Увы, ни уговоры, ни ругань с угрозами не помогали. Лисовчики, пошедшие в поход за добычей, никак не хотели погибать во имя нее на забытых богом болотах. Одни отворачивались от своего полковника, другие, кто посмелее, отругивались, третьи молча перевязывали друг друга. И тут случилось странное. Перевязывая многочисленные раны одному из чудом спасшихся шляхтичей, его товарищи обнаружили торчащие в них мелкие серебряные монеты. Среди братьев-панов немало было таких, что из имущества имели лишь дедовскую саблю да кунтуш, чтобы прикрыть наготу. Для них и мелкая монета в полтора гроша была целым состоянием, а тут проклятые московиты деньгами пушки заряжают! Буквально разодрав на части тех немногих, кому посчастливилось пережить картечь, они пришли в крайнее возбуждение. Взревев от ярости и обиды, только что бежавшие от врага как черт от ладана, шляхтичи вскочили и кинулись на врага. Снова в них палили московиты, успевшие перезарядить свои мушкеты, снова в упор ударили фальконеты, но ничто не могло остановить лисовчиков, воочию увидевших вожделенное серебро. Теряя одного товарища за другим, прошли они сквозь смертельный огонь, ворвались внутрь вагенбурга и кинулись рубить его защитников. Те, впрочем, видя, что их дело проиграно, бросились бежать к болоту, оставив победителям и коней, и возы, и пушки. Но как ни призывал Лисовский своих людей продолжить преследование, никто не сделал и шагу к болоту. Напротив, как обезумевшие, они бросились к возам и стали вытаскивать из них тяжелые бочки и выбивать днища в надежде найти в них вожделенное серебро. Увы, то тут, то там раздавались разочарованные крики, ибо из бочек вместо звонкой монеты высыпались лишь камни. В бешенстве одни лисовчики принялись крушить все в московитском лагере, а другие с яростью подступали к своему командиру, показывая жалкую свою добычу.

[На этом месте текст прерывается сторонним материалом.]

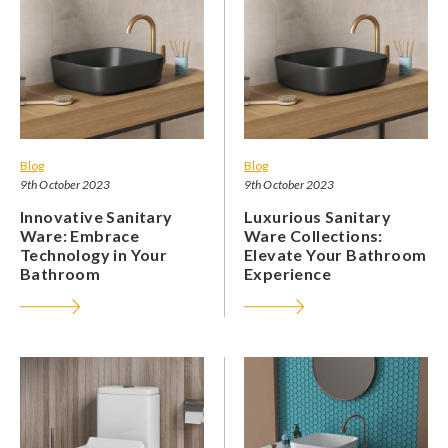
Blog
Blog
9th October 2023
9th October 2023
Innovative Sanitary
Luxurious Sanitary
Ware: Embrace
Ware Collections:
Technology in Your
Elevate Your Bathroom
Bathroom
Experience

— Что это такое, пан полковник! — разочарованно кричали они Лисовскому. — Это ваш миллион талеров?
— Пся крев... — потрясенно прошептал он в ответ. — Выходит, я тут три недели за камнями гоняюсь... а кто же тогда воюет?
Тут его слова прервали радостные крики: в одном из возов нашелся-таки бочонок с монетами рижской чеканки. С дикими воплями кинулись растаскивать остальные бочки с этого воза, не заметив впопыхах просмоленную бечевку, тянущуюся к каждой из них. Едва первая коснулась земли, как веревка натянулась, и в глубине бочки щелкнул хитроумный механизм, высекая искру. В каждом из этих бочонков помимо камней было от двух до трех пудов пороха, взрыв которого разметал все вокруг, а каменный град убил и покалечил еще немалое количество лисовчиков.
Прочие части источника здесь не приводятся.